Electron & Nuclear Spin Dynamics in Semiconductor Nanostructures
Series on Semiconductor Science and Technology Series, Vol. 23

In recent years, the physics community has experienced a revival of interest in spin effects in solid state systems. On one hand, the solid state systems, particularly, semiconductors and semiconductor nanosystems, allow us to perform benchtop studies of quantum and relativistic phenomena. On the other hand, this interest is supported by the prospects of realizing spin-based electronics, where the electron or nuclear spins may play a role of quantum or classical information carriers. This book looks in detail at the physics of interacting systems of electron and nuclear spins in semiconductors, with particular emphasis on low-dimensional structures. These two spin systems naturally appear in practically all widespread semiconductor compounds. The hyperfine interaction of the charge carriers and nuclear spins is particularly prominent in nanosystems due to the localization of the charge carriers, and gives rise to spin exchange between these two systems and a whole range of beautiful and complex physics of manybody and nonlinear systems. As a result, understanding of the intertwined spin systems of electrons and nuclei is crucial for in-depth studying and controlling the spin phenomena in semiconductors. The book addresses a number of the most prominent effects taking place in semiconductor nanosystems including hyperfine interaction, nuclear magnetic resonance, dynamical nuclear polarization, spin-Faraday and spin-Kerr effects, processes of electron spin decoherence and relaxation, effects of electron spin precession mode-locking and frequency focussing, as well as fluctuations of electron and nuclear spins.

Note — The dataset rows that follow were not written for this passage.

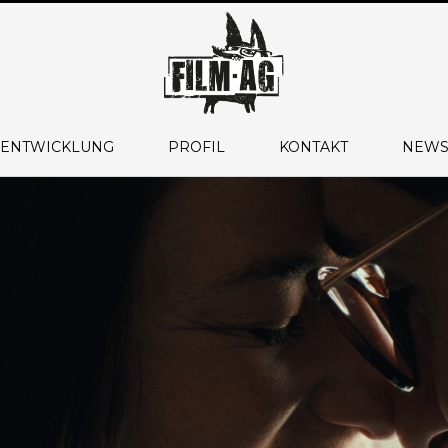
 ENTWICKLUNG
PROFIL
KONTAKT
NEWS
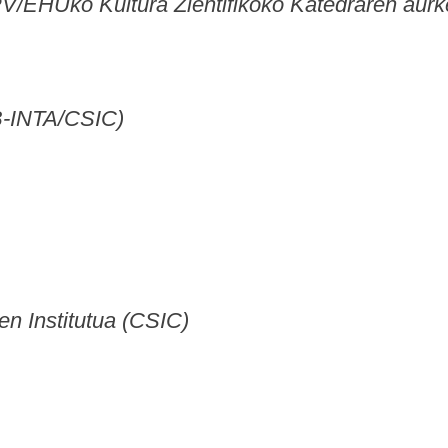
PV/EHUko Kultura Zientifikoko Katedraren aur
B-INTA/CSIC)
en Institutua (CSIC)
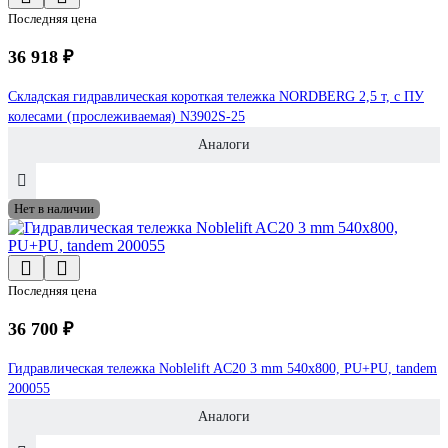
Последняя цена
36 918 ₽
Складская гидравлическая короткая тележка NORDBERG 2,5 т, с ПУ
колесами (прослеживаемая) N3902S-25
Аналоги
Нет в наличии
Последняя цена
36 700 ₽
Гидравлическая тележка Noblelift AC20 3 mm 540x800, PU+PU, tandem
200055
Аналоги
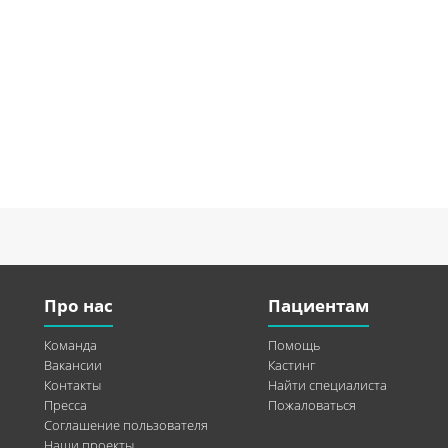
Про нас
Пациентам
Команда
Помощь
Вакансии
Кастинг
Контакты
Найти специалиста
Пресса
Пожаловаться
Соглашение пользователя
Наши проекты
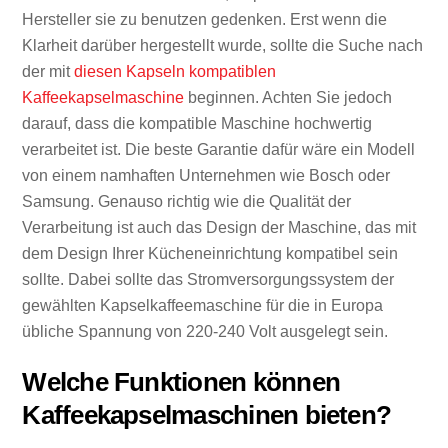
Hersteller sie zu benutzen gedenken. Erst wenn die
Klarheit darüber hergestellt wurde, sollte die Suche nach
der mit
diesen Kapseln kompatiblen
Kaffeekapselmaschine
beginnen. Achten Sie jedoch
darauf, dass die kompatible Maschine hochwertig
verarbeitet ist. Die beste Garantie dafür wäre ein Modell
von einem namhaften Unternehmen wie Bosch oder
Samsung. Genauso richtig wie die Qualität der
Verarbeitung ist auch das Design der Maschine, das mit
dem Design Ihrer Kücheneinrichtung kompatibel sein
sollte. Dabei sollte das Stromversorgungssystem der
gewählten Kapselkaffeemaschine für die in Europa
übliche Spannung von 220-240 Volt ausgelegt sein.
Welche Funktionen können
Kaffeekapselmaschinen bieten?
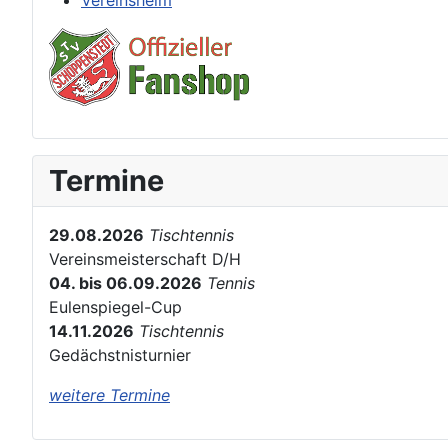
Vereinsheim
Termine
29.08.2026
Tischtennis
Vereinsmeisterschaft D/H
04. bis 06.09.2026
Tennis
Eulenspiegel-Cup
14.11.2026
Tischtennis
Gedächstnisturnier
weitere Termine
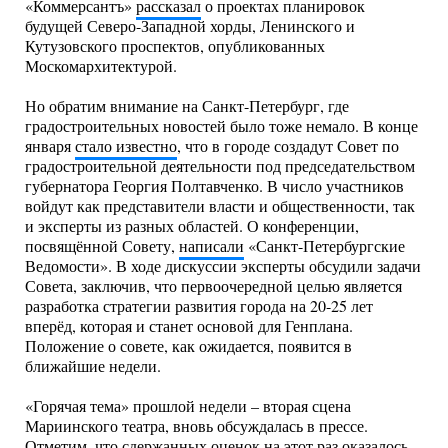
«Коммерсантъ»
рассказал
о проектах планировок
будущей Северо-Западной хорды, Ленинского и
Кутузовского проспектов, опубликованных
Москомархитектурой.
Но обратим внимание на Санкт-Петербург, где
градостроительных новостей было тоже немало. В конце
января
стало известно
, что в городе создадут Совет по
градостроительной деятельности под председательством
губернатора Георгия Полтавченко. В число участников
войдут как представители власти и общественности, так
и эксперты из разных областей. О конференции,
посвящённой Совету,
написали
«Санкт-Петербургские
Ведомости». В ходе дискуссии эксперты обсудили задачи
Совета, заключив, что первоочередной целью является
разработка стратегии развития города на 20-25 лет
вперёд, которая и станет основой для Генплана.
Положение о совете, как ожидается, появится в
ближайшие недели.
«Горячая тема» прошлой недели – вторая сцена
Мариинского театра, вновь обсуждалась в прессе.
Отметим, что сдержанных оценок на этот раз оказалось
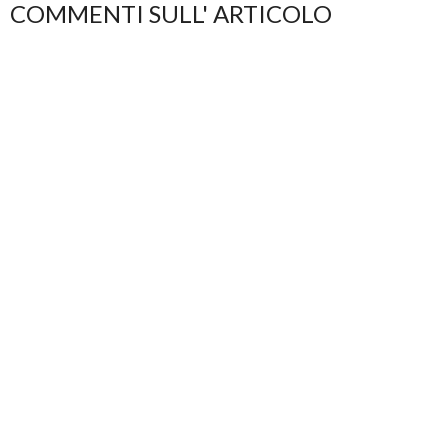
COMMENTI SULL' ARTICOLO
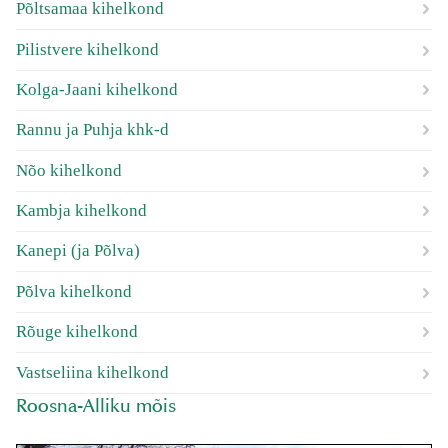
Põltsamaa kihelkond
Pilistvere kihelkond
Kolga-Jaani kihelkond
Rannu ja Puhja khk-d
Nõo kihelkond
Kambja kihelkond
Kanepi (ja Põlva)
Põlva kihelkond
Rõuge kihelkond
Vastseliina kihelkond
Roosna-Alliku mõis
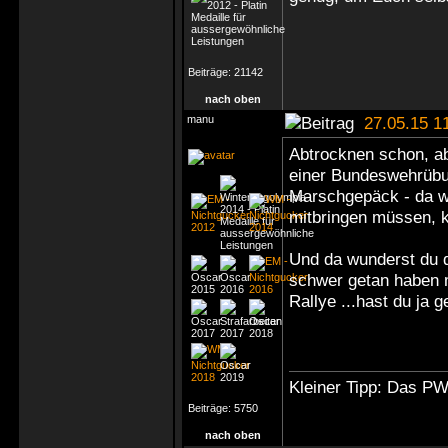
Beiträge:
21142
nach oben
manu
27.05.15 1
Abtrocknen schon, ab
einer Bundeswehrübu
Marschgepäck - da wi
mitbringen müssen, 
Und da wunderst du d
schwer getan haben 
Rallye ...hast du ja 
Kleiner Tipp: Das P
Beiträge:
5750
nach oben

M. M. Glazov graduated from the Polytechnical University (St.-Petersburg, Russia) in 2005, after defence of his master of physics thesis on effects of electron-electron interactions on spin relaxation in semiconductors. He obtained a PhD in semiconductor physics at Ioffe Institute 2008 after defending the thesis "Spin dynamics of electrons and excitons in quantum wells and quantum dots", and defended the Habilitation (Doctor of Sciences in Russia) "Spin and kinetic phenomena in nanostructures and graphene" in 2012 also at Ioffe Institute. In 2016, Mikhail was elected as a corresponding member to Russian Academy of Sciences. His research interests include theory of spin effects in semiconductors, physics of two-dimensional materials and light-matter coupling effects.